Jefferson City faces flooding, tornado damage at the same time
JEFFERSON CITY - Neighbors in Jefferson City were already watching the Missouri River rise, but no one planned on an EF3 tornado tearing through town. Now, the city and its residents are facing clean up from not one, but two natural disasters at once.
"It's hard to describe. You think you're about out of it and then you come around the corner and you see that," said Chad Horton while trying to describe the scene along Jackson Street.
Horton, the associate pastor for the Solid Rock Church, spent much of his day in the neighborhood, an area right in the path of the tornado. Streets were littered with trees, power lines and other debris. Houses were missing roofs and siding and were plastered with flakes of yellow insulation.
Horton and his fellow church members have worked since the tornado hit to help neighbors clear their driveways and yards.
"We're moving debris, but we're really helping people move beyond what this moment entails and helping them get back to the little bit of normalcy," he said.
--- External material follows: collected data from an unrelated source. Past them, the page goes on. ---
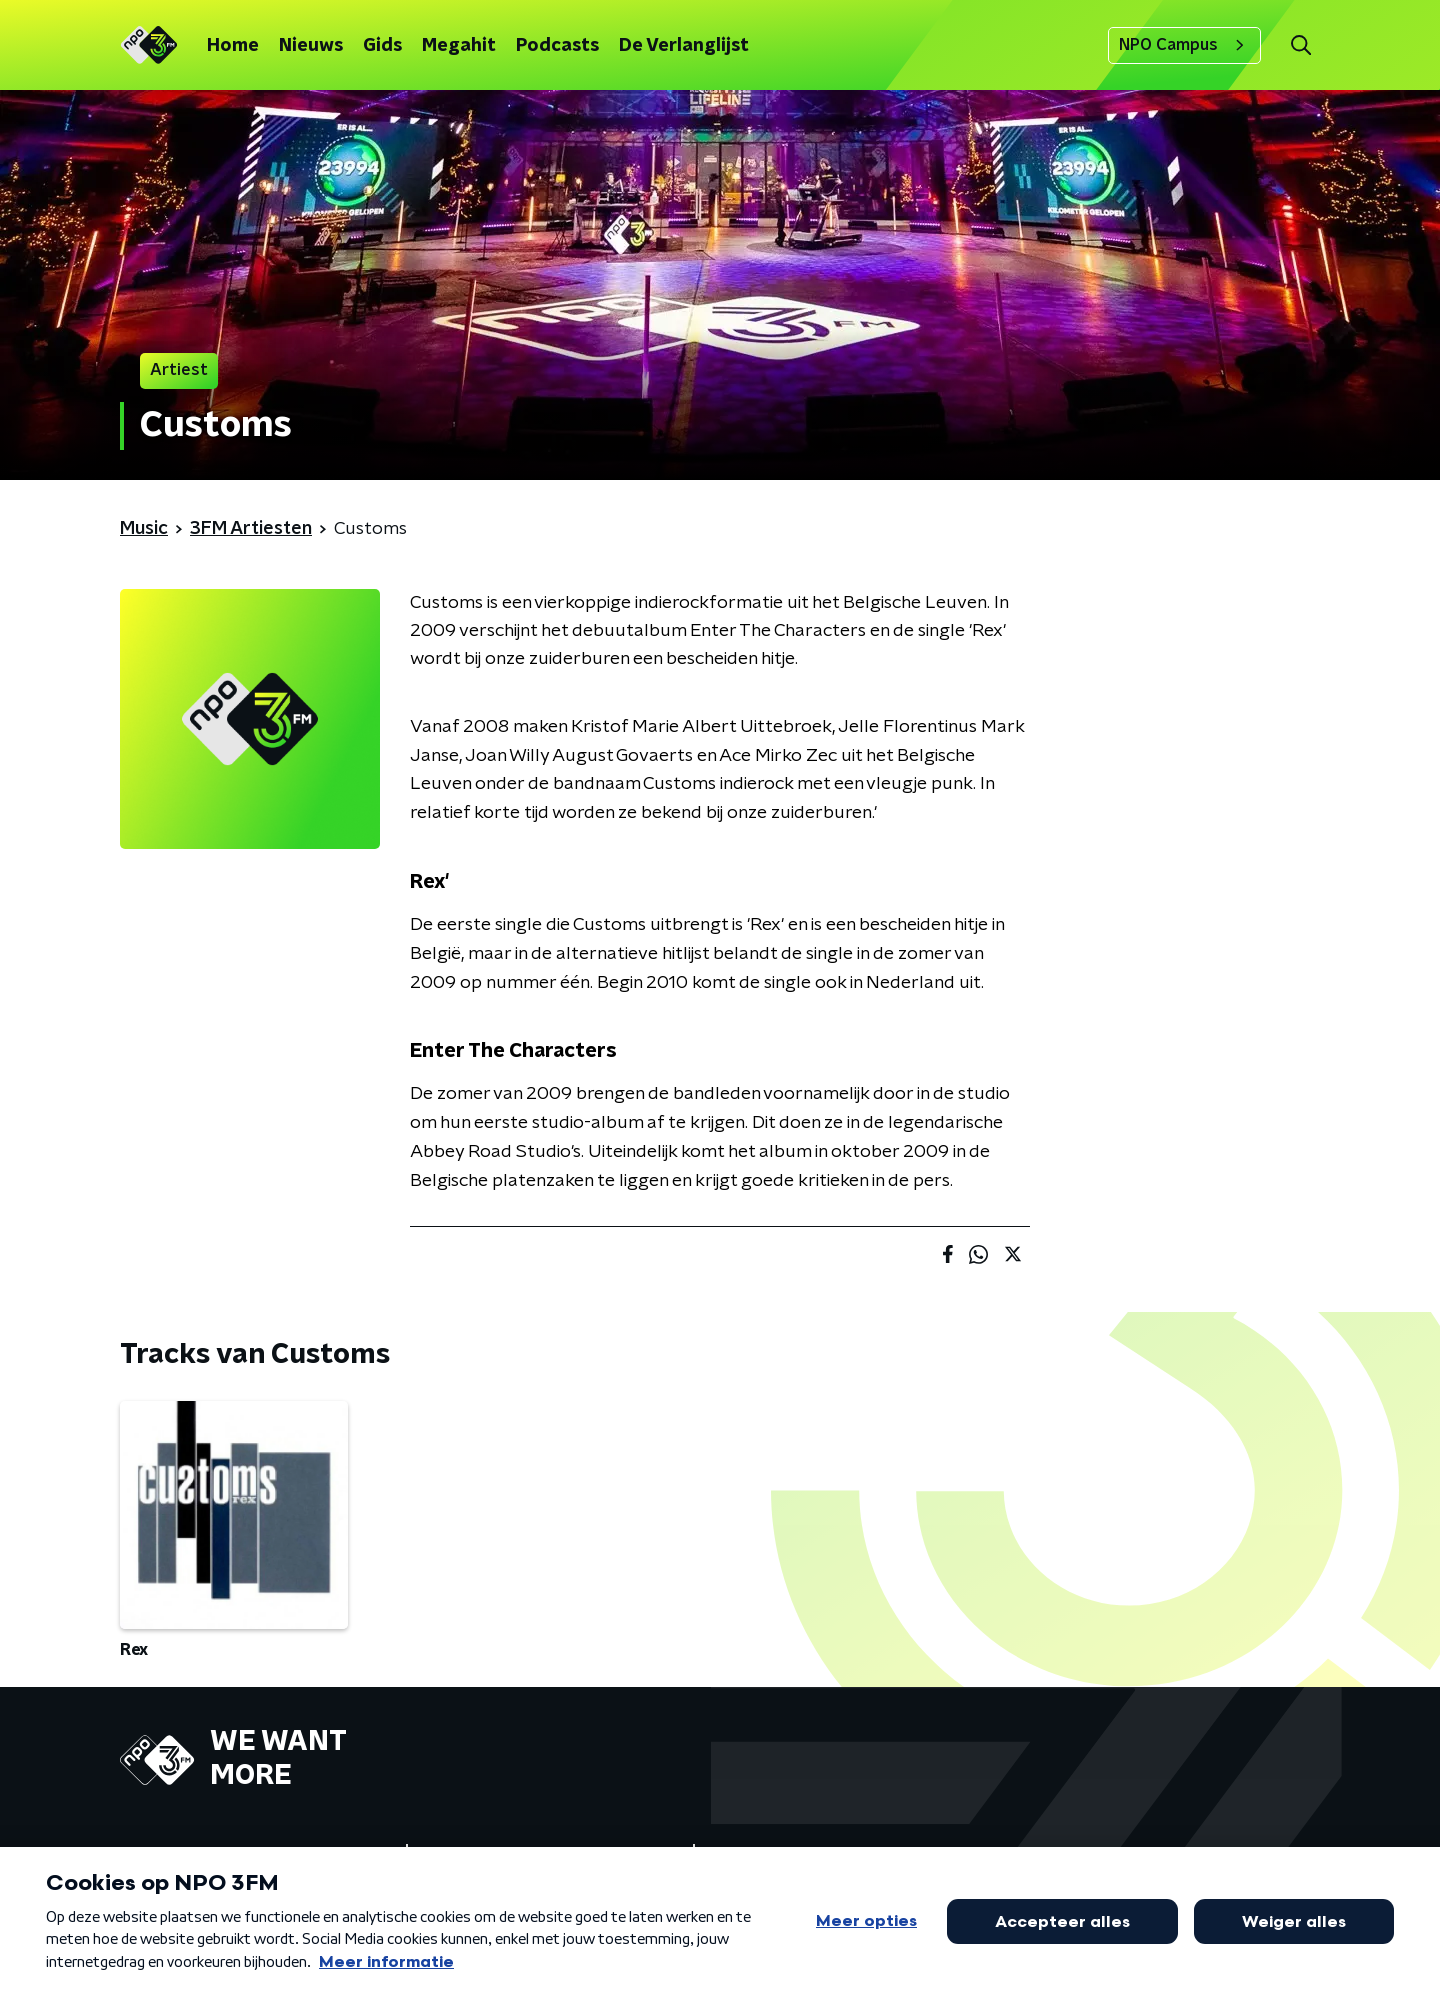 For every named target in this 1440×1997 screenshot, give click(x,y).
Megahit (459, 46)
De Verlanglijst (684, 46)
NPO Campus (1184, 45)
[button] (1300, 45)
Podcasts (557, 46)
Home (233, 46)
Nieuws (311, 46)
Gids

As difficult as the tornado aftermath is to look at, it's only a short drive to find another unbelievable view along Highway 63. That's where drivers were passing the Missouri River just feet from their cars.
Jaye Johnson stopped along the shoulder of the highway to take some photos.
"It's real scary, actually," she said. "Flooding, the tornado, the destruction, I feel for them. I pray for all of them."
Mother nature's one-two punch has left the area dealing with multiple clean up efforts at once. One non-profit, Building Community Bridges, said it's up to the fight.
"Rain or shine, floods or tornadoes, we're here and we're here for you," said Alicia White Edwards, the group's executive director of operations. "We are just trying to be there for those that really, really need it. These are people who probably don’t have renters insurance or a car."
At the group's building on East Ashley Street, some volunteers served meals and collected donations, while others passed items out door to door.
"We take charge, we take action and find a solution to the problem," the group's president, Lorenzo Davis. "Showing people that we care, that somebody here cares."
The efforts of Building Community Bridges helped people like Joyce Henry, whose home was damaged by the tornado. She came to the non-profit Friday evening for a meal.
"They're angels from God and I really do thank them," she said.
Henry said she was at home when the tornado came. She said it sounded like a freight train whistle. The twister tore off the back of her house and the garage and left a hole in the roof.
"I’ve been in that house for about 20 years. It’s hard. I'm ready to get cleaned up and not have to look at it no more," she said.
While the scenes of tornado damage and flooding can be difficult to process, talking about the strength of the community is easier.
"Jeff City has really amazed me the way they came together to help out," Davis said.
Horton said, "When something like this happens, it's just your neighbors right here and you take care of each other."